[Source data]
+===+
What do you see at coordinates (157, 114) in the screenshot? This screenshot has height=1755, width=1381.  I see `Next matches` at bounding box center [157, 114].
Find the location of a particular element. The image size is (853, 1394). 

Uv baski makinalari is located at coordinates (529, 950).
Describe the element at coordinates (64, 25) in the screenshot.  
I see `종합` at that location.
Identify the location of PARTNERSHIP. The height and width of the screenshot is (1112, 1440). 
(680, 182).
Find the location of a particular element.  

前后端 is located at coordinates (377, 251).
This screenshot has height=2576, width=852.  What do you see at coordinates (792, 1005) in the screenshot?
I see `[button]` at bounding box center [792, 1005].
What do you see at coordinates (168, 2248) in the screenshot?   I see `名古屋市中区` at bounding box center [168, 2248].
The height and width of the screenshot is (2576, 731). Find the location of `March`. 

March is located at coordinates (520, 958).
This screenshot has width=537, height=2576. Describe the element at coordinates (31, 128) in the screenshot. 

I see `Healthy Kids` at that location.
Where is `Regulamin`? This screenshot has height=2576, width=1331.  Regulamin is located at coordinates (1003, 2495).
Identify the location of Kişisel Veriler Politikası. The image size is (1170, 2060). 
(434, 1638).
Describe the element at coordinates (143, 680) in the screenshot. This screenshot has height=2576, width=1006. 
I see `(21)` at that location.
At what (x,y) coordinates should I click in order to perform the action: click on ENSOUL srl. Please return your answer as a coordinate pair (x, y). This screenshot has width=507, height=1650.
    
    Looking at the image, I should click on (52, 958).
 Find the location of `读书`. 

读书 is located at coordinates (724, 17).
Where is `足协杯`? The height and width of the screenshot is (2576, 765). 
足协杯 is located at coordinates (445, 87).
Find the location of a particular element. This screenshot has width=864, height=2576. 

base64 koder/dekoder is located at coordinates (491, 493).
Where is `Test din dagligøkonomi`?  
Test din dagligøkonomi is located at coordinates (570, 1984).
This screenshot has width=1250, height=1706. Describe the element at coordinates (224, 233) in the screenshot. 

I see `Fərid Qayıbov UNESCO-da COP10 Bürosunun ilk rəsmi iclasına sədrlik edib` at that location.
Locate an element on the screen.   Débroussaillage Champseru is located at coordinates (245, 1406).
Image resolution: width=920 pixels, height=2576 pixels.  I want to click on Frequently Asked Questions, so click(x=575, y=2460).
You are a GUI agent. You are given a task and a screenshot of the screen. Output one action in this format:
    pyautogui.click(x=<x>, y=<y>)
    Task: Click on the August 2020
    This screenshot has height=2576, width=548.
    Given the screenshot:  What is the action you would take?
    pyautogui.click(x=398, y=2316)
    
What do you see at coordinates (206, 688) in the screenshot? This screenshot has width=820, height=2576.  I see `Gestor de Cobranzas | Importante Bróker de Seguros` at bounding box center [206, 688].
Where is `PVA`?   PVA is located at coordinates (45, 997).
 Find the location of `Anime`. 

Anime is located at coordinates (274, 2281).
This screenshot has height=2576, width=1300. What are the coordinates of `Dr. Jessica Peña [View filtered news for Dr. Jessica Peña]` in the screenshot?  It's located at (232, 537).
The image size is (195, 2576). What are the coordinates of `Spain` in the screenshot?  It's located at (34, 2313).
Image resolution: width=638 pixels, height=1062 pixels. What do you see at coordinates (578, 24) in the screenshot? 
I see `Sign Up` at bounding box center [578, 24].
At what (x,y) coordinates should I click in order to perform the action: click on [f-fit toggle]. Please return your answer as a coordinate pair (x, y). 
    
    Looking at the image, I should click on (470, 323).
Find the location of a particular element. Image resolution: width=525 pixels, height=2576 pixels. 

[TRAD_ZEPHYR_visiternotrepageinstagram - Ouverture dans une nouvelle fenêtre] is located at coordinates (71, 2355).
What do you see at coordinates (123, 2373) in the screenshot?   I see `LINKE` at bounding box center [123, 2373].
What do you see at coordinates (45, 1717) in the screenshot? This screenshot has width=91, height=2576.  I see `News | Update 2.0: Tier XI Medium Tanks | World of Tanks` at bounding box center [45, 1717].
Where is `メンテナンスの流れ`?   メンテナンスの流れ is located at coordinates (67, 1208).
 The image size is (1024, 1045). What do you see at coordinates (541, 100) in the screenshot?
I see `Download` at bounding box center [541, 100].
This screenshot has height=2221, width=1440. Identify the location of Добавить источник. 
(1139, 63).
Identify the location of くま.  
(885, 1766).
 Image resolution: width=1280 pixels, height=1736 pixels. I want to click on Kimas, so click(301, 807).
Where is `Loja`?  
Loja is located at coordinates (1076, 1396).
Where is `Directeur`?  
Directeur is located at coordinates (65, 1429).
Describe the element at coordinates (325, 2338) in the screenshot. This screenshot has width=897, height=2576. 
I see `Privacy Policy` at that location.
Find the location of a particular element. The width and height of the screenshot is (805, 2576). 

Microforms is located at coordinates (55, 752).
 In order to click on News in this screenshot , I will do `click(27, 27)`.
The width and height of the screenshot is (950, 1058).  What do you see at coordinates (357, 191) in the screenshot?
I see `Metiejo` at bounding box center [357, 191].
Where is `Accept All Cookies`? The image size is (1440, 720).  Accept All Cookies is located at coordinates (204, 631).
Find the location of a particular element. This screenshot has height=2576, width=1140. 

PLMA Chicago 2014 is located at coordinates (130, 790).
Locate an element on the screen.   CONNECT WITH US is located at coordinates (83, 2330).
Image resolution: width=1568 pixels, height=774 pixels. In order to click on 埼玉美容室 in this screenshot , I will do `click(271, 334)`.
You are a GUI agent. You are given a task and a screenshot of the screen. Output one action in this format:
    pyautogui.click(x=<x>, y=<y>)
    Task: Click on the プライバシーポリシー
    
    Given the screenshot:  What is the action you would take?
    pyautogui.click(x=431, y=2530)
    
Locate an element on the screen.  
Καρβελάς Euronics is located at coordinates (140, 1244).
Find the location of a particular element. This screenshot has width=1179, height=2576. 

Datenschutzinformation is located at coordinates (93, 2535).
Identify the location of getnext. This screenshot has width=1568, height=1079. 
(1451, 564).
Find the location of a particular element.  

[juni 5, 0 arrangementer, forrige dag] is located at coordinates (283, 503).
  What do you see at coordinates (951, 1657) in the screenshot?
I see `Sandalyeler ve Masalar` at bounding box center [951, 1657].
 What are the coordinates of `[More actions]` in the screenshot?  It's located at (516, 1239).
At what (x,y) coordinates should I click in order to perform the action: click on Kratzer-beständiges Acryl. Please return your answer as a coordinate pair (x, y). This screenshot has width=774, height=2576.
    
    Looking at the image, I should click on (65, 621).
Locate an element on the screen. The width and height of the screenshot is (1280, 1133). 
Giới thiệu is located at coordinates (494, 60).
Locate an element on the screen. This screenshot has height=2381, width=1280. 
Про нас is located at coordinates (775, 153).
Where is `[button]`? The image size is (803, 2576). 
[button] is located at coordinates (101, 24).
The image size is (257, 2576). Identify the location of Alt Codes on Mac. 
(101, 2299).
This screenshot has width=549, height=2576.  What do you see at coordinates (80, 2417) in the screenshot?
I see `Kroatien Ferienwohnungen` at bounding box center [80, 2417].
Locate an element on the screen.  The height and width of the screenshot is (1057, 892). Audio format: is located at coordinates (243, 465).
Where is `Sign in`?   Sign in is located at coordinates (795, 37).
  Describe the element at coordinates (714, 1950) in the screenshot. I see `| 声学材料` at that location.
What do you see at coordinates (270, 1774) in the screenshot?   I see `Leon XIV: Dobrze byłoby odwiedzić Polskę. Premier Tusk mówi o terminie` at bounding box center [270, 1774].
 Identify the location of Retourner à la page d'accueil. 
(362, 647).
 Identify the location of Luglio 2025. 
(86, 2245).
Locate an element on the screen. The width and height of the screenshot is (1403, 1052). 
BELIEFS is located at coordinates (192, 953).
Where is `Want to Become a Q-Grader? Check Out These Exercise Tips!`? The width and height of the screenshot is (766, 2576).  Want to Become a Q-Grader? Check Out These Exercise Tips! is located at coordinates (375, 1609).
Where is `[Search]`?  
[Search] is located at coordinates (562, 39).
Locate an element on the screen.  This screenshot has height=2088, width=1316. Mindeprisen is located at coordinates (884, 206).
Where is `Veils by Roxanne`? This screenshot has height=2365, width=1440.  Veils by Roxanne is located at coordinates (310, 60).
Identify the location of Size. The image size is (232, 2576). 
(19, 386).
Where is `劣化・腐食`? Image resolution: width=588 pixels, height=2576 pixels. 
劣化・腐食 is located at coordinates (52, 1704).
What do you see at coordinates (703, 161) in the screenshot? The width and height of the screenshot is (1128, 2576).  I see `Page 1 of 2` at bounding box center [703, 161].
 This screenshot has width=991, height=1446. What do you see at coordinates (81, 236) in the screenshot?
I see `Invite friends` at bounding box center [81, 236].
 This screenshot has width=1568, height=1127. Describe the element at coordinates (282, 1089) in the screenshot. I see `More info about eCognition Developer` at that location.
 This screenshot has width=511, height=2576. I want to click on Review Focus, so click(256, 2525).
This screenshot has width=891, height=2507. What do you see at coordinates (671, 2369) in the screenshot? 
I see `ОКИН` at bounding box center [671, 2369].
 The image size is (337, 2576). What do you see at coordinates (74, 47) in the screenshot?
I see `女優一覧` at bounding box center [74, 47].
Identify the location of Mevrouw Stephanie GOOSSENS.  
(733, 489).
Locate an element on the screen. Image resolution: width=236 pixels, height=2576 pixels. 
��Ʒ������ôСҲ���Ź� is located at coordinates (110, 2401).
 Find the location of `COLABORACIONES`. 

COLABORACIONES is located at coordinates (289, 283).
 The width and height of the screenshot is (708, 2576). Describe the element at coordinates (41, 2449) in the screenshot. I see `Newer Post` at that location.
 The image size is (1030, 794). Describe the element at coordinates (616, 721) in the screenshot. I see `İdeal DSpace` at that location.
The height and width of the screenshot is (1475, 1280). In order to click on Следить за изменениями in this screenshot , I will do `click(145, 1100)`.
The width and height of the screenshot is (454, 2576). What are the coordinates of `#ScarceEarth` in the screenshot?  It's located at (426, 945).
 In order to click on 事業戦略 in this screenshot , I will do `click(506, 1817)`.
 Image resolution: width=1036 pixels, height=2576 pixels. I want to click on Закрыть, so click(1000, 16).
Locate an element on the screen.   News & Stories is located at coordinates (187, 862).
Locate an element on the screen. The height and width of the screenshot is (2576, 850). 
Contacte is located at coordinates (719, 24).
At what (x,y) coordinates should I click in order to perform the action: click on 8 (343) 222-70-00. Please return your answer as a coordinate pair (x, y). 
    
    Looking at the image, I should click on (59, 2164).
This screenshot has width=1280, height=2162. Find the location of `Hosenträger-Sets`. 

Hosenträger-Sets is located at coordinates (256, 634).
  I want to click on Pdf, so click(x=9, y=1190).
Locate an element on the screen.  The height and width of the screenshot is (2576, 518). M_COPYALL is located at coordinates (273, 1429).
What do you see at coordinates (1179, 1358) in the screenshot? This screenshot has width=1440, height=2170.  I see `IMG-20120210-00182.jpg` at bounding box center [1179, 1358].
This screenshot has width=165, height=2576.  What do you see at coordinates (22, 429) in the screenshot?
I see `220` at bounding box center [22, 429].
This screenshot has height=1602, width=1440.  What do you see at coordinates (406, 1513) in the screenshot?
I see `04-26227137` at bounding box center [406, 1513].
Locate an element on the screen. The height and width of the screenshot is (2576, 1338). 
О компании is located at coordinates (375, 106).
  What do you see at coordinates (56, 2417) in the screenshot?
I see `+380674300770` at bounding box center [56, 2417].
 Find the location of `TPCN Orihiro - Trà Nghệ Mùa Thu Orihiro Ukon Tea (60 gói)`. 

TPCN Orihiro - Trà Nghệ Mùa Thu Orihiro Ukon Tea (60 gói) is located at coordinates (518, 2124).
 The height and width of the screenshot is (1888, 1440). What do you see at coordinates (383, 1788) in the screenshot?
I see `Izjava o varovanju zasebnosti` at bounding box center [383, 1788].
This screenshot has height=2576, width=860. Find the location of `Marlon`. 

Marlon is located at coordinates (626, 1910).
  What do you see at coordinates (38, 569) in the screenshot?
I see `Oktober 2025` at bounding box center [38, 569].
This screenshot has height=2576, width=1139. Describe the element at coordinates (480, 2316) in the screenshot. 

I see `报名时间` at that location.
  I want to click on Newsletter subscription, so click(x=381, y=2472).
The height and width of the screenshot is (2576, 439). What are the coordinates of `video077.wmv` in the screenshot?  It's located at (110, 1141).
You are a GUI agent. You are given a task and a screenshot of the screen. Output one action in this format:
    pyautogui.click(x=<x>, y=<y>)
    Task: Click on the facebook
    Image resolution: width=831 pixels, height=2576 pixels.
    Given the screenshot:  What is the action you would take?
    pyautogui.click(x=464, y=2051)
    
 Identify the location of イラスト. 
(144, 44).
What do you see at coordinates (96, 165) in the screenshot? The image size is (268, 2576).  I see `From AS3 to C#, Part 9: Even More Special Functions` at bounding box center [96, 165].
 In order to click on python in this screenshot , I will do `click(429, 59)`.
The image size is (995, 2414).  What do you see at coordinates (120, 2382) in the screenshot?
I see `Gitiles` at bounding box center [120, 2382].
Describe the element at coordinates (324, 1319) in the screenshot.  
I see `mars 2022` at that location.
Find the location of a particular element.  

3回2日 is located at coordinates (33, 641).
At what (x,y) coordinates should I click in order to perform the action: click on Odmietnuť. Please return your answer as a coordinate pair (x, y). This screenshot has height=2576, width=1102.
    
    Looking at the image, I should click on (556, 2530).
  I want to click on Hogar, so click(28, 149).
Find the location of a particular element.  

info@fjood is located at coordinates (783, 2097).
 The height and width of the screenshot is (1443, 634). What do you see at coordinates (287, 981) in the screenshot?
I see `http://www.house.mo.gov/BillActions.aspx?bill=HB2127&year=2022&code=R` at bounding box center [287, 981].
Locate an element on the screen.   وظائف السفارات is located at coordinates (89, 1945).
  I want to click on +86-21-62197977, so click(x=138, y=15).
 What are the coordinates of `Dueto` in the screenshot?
+===+
*THE TASK*. In the entries above, find the line holding "This screenshot has height=2576, width=1300." and the line holding "What do you see at coordinates (123, 2373)", then retype exactly those two lines and every line between them, and nothing else.

*ANSWER TO THIS EXERCISE*.
This screenshot has height=2576, width=1300. What are the coordinates of `Dr. Jessica Peña [View filtered news for Dr. Jessica Peña]` in the screenshot?  It's located at (232, 537).
The image size is (195, 2576). What are the coordinates of `Spain` in the screenshot?  It's located at (34, 2313).
Image resolution: width=638 pixels, height=1062 pixels. What do you see at coordinates (578, 24) in the screenshot? 
I see `Sign Up` at bounding box center [578, 24].
At what (x,y) coordinates should I click in order to perform the action: click on [f-fit toggle]. Please return your answer as a coordinate pair (x, y). 
    
    Looking at the image, I should click on (470, 323).
Find the location of a particular element. Image resolution: width=525 pixels, height=2576 pixels. 

[TRAD_ZEPHYR_visiternotrepageinstagram - Ouverture dans une nouvelle fenêtre] is located at coordinates (71, 2355).
What do you see at coordinates (123, 2373) in the screenshot?   I see `LINKE` at bounding box center [123, 2373].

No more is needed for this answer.